# Task description
Nothing should differ. Repeat every record as written.

# Saved data entries
○ ○ ○
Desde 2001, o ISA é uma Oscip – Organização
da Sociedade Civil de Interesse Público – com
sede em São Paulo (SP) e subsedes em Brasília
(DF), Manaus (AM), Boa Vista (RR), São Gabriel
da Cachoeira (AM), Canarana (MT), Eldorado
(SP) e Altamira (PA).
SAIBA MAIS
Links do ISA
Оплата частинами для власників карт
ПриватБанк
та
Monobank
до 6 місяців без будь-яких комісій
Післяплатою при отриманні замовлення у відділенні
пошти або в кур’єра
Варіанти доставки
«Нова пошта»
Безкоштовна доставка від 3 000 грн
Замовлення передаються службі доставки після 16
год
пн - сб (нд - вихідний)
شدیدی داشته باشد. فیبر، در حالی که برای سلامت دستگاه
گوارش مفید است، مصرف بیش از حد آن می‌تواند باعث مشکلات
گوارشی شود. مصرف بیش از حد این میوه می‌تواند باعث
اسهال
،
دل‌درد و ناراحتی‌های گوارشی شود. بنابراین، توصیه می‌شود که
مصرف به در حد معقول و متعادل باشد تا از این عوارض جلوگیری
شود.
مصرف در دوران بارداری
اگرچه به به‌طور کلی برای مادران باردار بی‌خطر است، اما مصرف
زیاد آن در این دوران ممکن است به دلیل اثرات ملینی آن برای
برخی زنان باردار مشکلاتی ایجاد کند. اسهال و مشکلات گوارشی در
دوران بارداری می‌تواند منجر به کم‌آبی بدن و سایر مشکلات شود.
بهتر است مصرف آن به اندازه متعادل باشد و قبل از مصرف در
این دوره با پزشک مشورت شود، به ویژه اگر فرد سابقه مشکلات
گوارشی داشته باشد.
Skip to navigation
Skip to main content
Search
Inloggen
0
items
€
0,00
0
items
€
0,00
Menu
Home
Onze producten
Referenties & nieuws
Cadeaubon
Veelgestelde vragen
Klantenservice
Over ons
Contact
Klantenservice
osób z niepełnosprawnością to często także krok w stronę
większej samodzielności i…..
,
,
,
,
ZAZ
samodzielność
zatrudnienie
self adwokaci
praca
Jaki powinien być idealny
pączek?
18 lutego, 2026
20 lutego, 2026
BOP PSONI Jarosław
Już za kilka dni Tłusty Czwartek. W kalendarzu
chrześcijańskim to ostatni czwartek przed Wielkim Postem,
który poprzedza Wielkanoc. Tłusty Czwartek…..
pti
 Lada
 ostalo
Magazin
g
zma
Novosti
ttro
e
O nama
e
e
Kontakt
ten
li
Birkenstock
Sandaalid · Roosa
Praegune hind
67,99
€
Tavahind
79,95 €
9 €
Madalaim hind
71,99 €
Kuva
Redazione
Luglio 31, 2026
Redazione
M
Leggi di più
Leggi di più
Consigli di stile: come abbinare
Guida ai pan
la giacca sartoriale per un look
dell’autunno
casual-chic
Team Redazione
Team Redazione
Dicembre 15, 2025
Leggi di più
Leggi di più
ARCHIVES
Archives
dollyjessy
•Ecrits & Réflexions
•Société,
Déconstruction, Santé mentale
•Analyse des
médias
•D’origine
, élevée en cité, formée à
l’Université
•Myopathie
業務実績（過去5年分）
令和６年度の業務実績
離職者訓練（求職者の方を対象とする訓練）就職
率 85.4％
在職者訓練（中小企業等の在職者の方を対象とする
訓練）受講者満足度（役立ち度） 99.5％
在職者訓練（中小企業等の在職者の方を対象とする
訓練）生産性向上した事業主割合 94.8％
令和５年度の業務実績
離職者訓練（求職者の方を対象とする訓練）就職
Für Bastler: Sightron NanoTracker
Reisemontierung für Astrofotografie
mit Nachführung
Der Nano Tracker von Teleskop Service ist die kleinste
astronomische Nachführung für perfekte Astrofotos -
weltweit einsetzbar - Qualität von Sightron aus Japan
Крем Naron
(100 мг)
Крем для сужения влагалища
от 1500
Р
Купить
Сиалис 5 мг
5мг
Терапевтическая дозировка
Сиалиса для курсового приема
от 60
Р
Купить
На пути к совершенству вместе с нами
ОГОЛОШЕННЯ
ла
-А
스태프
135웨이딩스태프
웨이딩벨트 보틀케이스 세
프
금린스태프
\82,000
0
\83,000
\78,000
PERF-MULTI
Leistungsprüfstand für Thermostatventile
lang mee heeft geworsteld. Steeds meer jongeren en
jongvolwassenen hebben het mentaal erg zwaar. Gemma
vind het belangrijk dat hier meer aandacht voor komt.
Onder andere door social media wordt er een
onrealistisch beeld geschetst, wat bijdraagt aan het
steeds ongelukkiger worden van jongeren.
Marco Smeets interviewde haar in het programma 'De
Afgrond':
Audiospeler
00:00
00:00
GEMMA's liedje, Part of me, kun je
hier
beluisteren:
○ ○ ○
# Finished exercise
Desde 2001, o ISA é uma Oscip – Organização
da Sociedade Civil de Interesse Público – com
sede em São Paulo (SP) e subsedes em Brasília
(DF), Manaus (AM), Boa Vista (RR), São Gabriel
da Cachoeira (AM), Canarana (MT), Eldorado
(SP) e Altamira (PA).
SAIBA MAIS
Links do ISA
Оплата частинами для власників карт
ПриватБанк
та
Monobank
до 6 місяців без будь-яких комісій
Післяплатою при отриманні замовлення у відділенні
пошти або в кур’єра
Варіанти доставки
«Нова пошта»
Безкоштовна доставка від 3 000 грн
Замовлення передаються службі доставки після 16
год
пн - сб (нд - вихідний)
شدیدی داشته باشد. فیبر، در حالی که برای سلامت دستگاه
گوارش مفید است، مصرف بیش از حد آن می‌تواند باعث مشکلات
گوارشی شود. مصرف بیش از حد این میوه می‌تواند باعث
اسهال
،
دل‌درد و ناراحتی‌های گوارشی شود. بنابراین، توصیه می‌شود که
مصرف به در حد معقول و متعادل باشد تا از این عوارض جلوگیری
شود.
مصرف در دوران بارداری
اگرچه به به‌طور کلی برای مادران باردار بی‌خطر است، اما مصرف
زیاد آن در این دوران ممکن است به دلیل اثرات ملینی آن برای
برخی زنان باردار مشکلاتی ایجاد کند. اسهال و مشکلات گوارشی در
دوران بارداری می‌تواند منجر به کم‌آبی بدن و سایر مشکلات شود.
بهتر است مصرف آن به اندازه متعادل باشد و قبل از مصرف در
این دوره با پزشک مشورت شود، به ویژه اگر فرد سابقه مشکلات
گوارشی داشته باشد.
Skip to navigation
Skip to main content
Search
Inloggen
0
items
€
0,00
0
items
€
0,00
Menu
Home
Onze producten
Referenties & nieuws
Cadeaubon
Veelgestelde vragen
Klantenservice
Over ons
Contact
Klantenservice
osób z niepełnosprawnością to często także krok w stronę
większej samodzielności i…..
,
,
,
,
ZAZ
samodzielność
zatrudnienie
self adwokaci
praca
Jaki powinien być idealny
pączek?
18 lutego, 2026
20 lutego, 2026
BOP PSONI Jarosław
Już za kilka dni Tłusty Czwartek. W kalendarzu
chrześcijańskim to ostatni czwartek przed Wielkim Postem,
który poprzedza Wielkanoc. Tłusty Czwartek…..
pti
 Lada
 ostalo
Magazin
g
zma
Novosti
ttro
e
O nama
e
e
Kontakt
ten
li
Birkenstock
Sandaalid · Roosa
Praegune hind
67,99
€
Tavahind
79,95 €
9 €
Madalaim hind
71,99 €
Kuva
Redazione
Luglio 31, 2026
Redazione
M
Leggi di più
Leggi di più
Consigli di stile: come abbinare
Guida ai pan
la giacca sartoriale per un look
dell’autunno
casual-chic
Team Redazione
Team Redazione
Dicembre 15, 2025
Leggi di più
Leggi di più
ARCHIVES
Archives
dollyjessy
•Ecrits & Réflexions
•Société,
Déconstruction, Santé mentale
•Analyse des
médias
•D’origine
, élevée en cité, formée à
l’Université
•Myopathie
業務実績（過去5年分）
令和６年度の業務実績
離職者訓練（求職者の方を対象とする訓練）就職
率 85.4％
在職者訓練（中小企業等の在職者の方を対象とする
訓練）受講者満足度（役立ち度） 99.5％
在職者訓練（中小企業等の在職者の方を対象とする
訓練）生産性向上した事業主割合 94.8％
令和５年度の業務実績
離職者訓練（求職者の方を対象とする訓練）就職
Für Bastler: Sightron NanoTracker
Reisemontierung für Astrofotografie
mit Nachführung
Der Nano Tracker von Teleskop Service ist die kleinste
astronomische Nachführung für perfekte Astrofotos -
weltweit einsetzbar - Qualität von Sightron aus Japan
Крем Naron
(100 мг)
Крем для сужения влагалища
от 1500
Р
Купить
Сиалис 5 мг
5мг
Терапевтическая дозировка
Сиалиса для курсового приема
от 60
Р
Купить
На пути к совершенству вместе с нами
ОГОЛОШЕННЯ
ла
-А
스태프
135웨이딩스태프
웨이딩벨트 보틀케이스 세
프
금린스태프
\82,000
0
\83,000
\78,000
PERF-MULTI
Leistungsprüfstand für Thermostatventile
lang mee heeft geworsteld. Steeds meer jongeren en
jongvolwassenen hebben het mentaal erg zwaar. Gemma
vind het belangrijk dat hier meer aandacht voor komt.
Onder andere door social media wordt er een
onrealistisch beeld geschetst, wat bijdraagt aan het
steeds ongelukkiger worden van jongeren.
Marco Smeets interviewde haar in het programma 'De
Afgrond':
Audiospeler
00:00
00:00
GEMMA's liedje, Part of me, kun je
hier
beluisteren:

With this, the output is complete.